09 Jun 2025 4 min read azure

From Pandas to the Cloud: How I Accidentally Became a Container Evangelist

A messy forecasting script lived on someone’s laptop, run manually and prone to issues. I automated it using Azure Container Apps Jobs — no servers, no headaches. In this post, I share how I containerized the workflow, and made the whole thing run like clockwork.

A few months ago, I was minding my own business—tuning data pipelines, optimizing our queries, and doing the usual data engineering work—when a curious message popped up on Teams.

“Hey, got a sec? We’ve got this demand forecasting script that’s... uh, getting out of hand. Can you take a look?”

Sure, why not?

The Forecasting Fiasco

The business team had been running their demand forecasting using a familiar tool—Pandas. It wasn’t flashy, but it worked. Well, sort of. The process pulled source data from multiple systems: CRM, Budgeting, Revenue and even a few Excel files manually emailed every week.

The pipeline (if you could call it that) involved:

Opening the python project on someone’s personal laptop
Running the main script
Exporting results to CSVs
Manually uploading those files to an Azure Storage container
Then, pray that the files are uploaded successfully to the database, which occasionally failed due to formatting issues.

It was equal parts art, science, and daily anxiety.

Whose Turn Is It to Run the Forecast

The script wasn’t running on any server. It was tied—rather tragically—to whoever available to run it. Every week, a different analyst would try to run it.

I still remember the call I got one morning:

“Hey, I tried running the forecast and it’s throwing a weird error about openpyxl and pyodbc. I don’t know what that means.”

I did.
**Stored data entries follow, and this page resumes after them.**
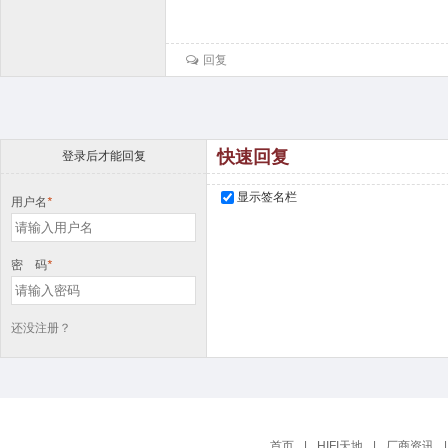
回复
快速回复
登录后才能回复
显示签名栏
用户名
*
密 码
*
还没注册？
首页
|
HIFI天地
|
厂商资讯
|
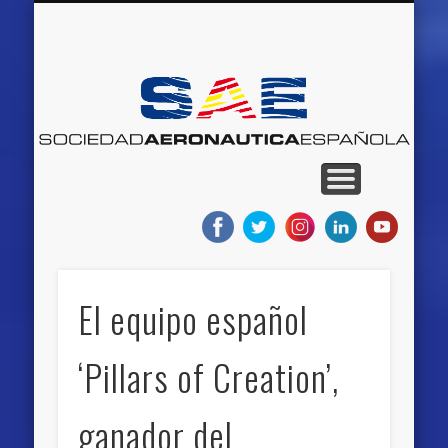
QUIENES SOMOS
RED DE MUSEOS
AEROEVENTOS
AEROEMPLEO
PROYECTOS
NOTICIAS
BLOGS
INICIO
S
Ae
E
El equipo español
‘Pillars of Creation’,
ganador del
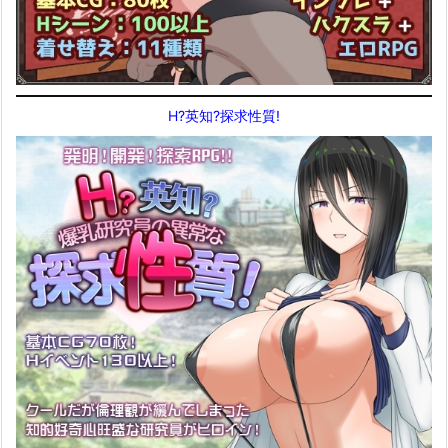
H?英知?探求性質!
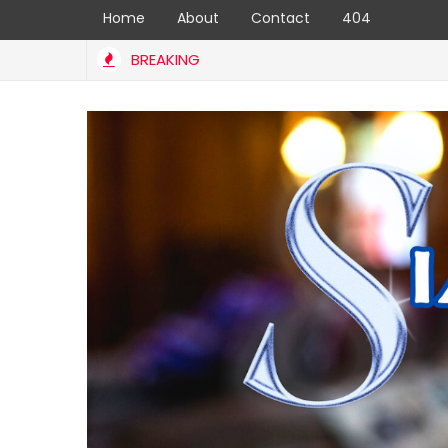
Home
About
Contact
404
BREAKING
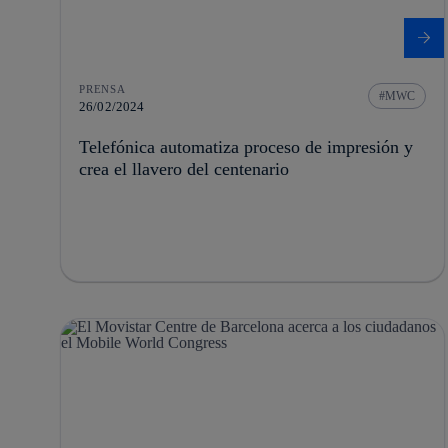
PRENSA
MWC
26/02/2024
Telefónica automatiza proceso de impresión y
crea el llavero del centenario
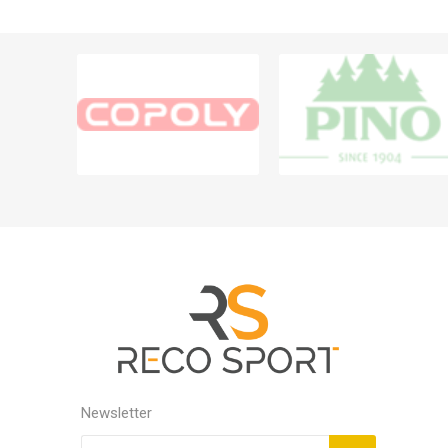
Newsletter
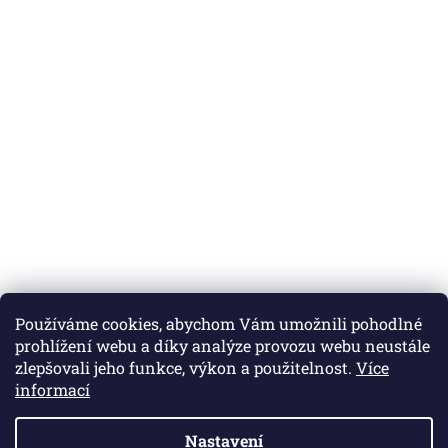
Používáme cookies, abychom Vám umožnili pohodlné
prohlížení webu a díky analýze provozu webu neustále
zlepšovali jeho funkce, výkon a použitelnost.
Více
informací
Nastavení
Vytvořil Shoptet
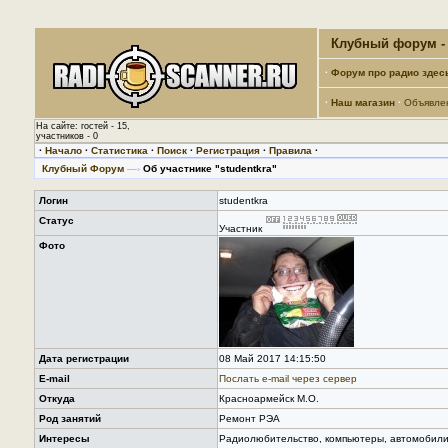
Клубный форум - 
·
Форум про радио здес
·
Наш магазин
·
Объявле
На сайте: гостей - 15,
участников - 0
·
Начало
·
Статистика
·
Поиск
·
Регистрация
·
Правила
·
Клубный Форум
—›
Об участнике "studentkra"
Логин
studentkra
Статус
Участник
Фото
Дата регистрации
08 Май 2017 14:15:50
E-mail
Послать е-mail через сервер
Откуда
Красноармейск М.О.
Род занятий
Ремонт РЭА
Интересы
Радиолюбительство, компьютеры, автомобили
It meant someone’s Conda environment had gone rogue.

The business wasn’t just running forecasts. They were wrestling Conda environment, fighting PATH variables, and battling dependencies hell. It was a miracle anything worked at all.

Enter the Data Engineer

That’s when they came to me.

The request was simple enough: “Can we automate this?”

So I started looking at options:

Azure Synapse Notebook? Tempting, but the script was packed with custom Python libraries, written using Python 3.7 that will not be compatible with the supported Synapse Spark 3.5 runtime.
Azure Data Factory? Also an option, but converting a sprawling Pandas script into ADF data flows felt like translating poetry into assembly language.

After a few trials, I realized something important: we didn’t need to rewrite the logic—we just needed to containerize it.

A Job for Azure Container Jobs

And that’s when I discovered Azure Container Jobs.

No need for orchestration engines, no Kubernetes cluster to maintain, and no VM just sitting idle. I could:

Containerize the Python application into a Docker container
Push it to Azure Container Registry
Set up a Azure Container Apps Environment
Create an Azure File Share and mount the volume in the container
Create a Container App Job and schedule it to run once a week (or whenever needed), persisting the forecasting report in Azure File Share

Best of all? It ran the exact same environment every time. No more “it works on my laptop” debates. Here's what the solution looks like.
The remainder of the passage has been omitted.